Or a miller would call out:—

“Are we responsible for what is in the sacks? We find in them a quantity of small seed which we cannot sift out, and which we are obliged to send through the mill-stones; there are tares, fennel, vetches, hempseed, fox-tail, and a host of other weeds, not to mention pebbles, which abound in certain wheat, especially in Breton wheat. I am not fond of grinding Breton wheat, any more than long-sawyers like to saw beams with nails in them. You can judge of the bad dust that makes in grinding. And then people complain of the flour. They are in the wrong. The flour is no fault of ours.”

In a space between two windows a mower, who was seated at table with a landed proprietor who was fixing on a price for some meadow work to be performed in the spring, was saying:—

“It does no harm to have the grass wet. It cuts better. Dew is a good thing, sir. It makes no difference with that grass. Your grass is young and very hard to cut still. It’s terribly tender. It yields before the iron.” Etc.

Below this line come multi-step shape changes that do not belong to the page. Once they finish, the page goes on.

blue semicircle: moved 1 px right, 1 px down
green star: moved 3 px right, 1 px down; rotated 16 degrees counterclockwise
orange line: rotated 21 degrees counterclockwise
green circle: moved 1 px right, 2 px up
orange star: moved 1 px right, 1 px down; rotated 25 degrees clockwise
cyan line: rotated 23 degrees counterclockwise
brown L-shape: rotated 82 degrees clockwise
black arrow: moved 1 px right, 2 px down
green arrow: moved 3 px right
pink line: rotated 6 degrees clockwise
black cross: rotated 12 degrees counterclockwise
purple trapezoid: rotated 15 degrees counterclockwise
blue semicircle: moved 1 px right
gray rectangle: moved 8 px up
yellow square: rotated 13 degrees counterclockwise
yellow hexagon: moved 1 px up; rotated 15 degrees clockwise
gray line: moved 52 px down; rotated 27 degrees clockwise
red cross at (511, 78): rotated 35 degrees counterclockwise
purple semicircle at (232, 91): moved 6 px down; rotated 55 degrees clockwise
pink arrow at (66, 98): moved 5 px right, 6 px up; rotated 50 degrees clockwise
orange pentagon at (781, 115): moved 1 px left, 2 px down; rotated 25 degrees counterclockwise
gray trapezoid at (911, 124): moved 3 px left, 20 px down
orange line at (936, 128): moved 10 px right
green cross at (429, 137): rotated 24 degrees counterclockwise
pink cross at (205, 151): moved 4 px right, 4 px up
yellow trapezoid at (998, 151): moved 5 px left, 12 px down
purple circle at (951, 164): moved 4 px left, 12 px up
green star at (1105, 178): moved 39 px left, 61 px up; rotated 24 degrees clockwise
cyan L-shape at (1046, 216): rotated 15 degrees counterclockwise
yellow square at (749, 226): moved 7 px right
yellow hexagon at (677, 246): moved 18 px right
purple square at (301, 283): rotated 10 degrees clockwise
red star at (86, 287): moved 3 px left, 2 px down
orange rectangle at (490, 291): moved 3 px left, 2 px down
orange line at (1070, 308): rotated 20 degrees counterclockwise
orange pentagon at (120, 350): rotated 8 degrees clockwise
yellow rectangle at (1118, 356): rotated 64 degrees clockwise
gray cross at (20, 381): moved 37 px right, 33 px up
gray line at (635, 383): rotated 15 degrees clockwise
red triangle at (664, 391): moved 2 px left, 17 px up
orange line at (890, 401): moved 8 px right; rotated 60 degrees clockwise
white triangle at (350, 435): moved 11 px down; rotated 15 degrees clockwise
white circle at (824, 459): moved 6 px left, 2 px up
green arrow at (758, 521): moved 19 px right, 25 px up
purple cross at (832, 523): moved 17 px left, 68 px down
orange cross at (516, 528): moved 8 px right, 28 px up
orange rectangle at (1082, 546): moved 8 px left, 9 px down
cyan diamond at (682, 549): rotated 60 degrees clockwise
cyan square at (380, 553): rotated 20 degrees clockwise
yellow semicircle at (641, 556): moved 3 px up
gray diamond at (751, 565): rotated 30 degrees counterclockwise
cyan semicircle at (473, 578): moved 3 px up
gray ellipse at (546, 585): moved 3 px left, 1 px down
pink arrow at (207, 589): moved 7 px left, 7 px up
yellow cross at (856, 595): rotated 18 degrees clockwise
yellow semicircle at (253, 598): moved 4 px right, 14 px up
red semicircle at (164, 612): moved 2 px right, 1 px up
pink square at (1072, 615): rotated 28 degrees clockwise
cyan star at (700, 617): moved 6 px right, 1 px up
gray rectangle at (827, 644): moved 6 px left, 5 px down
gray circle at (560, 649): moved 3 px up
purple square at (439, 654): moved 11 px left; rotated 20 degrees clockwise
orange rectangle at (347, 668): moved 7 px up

Cosette was in her usual place, seated on the cross-bar of the kitchen table near the chimney. She was in rags; her bare feet were thrust into wooden shoes, and by the firelight she was engaged in knitting woollen stockings destined for the young Thénardiers. A very young kitten was playing about among the chairs. Laughter and chatter were audible in the adjoining room, from two fresh children’s voices: it was Éponine and Azelma.

In the chimney-corner a cat-o’-nine-tails was hanging on a nail.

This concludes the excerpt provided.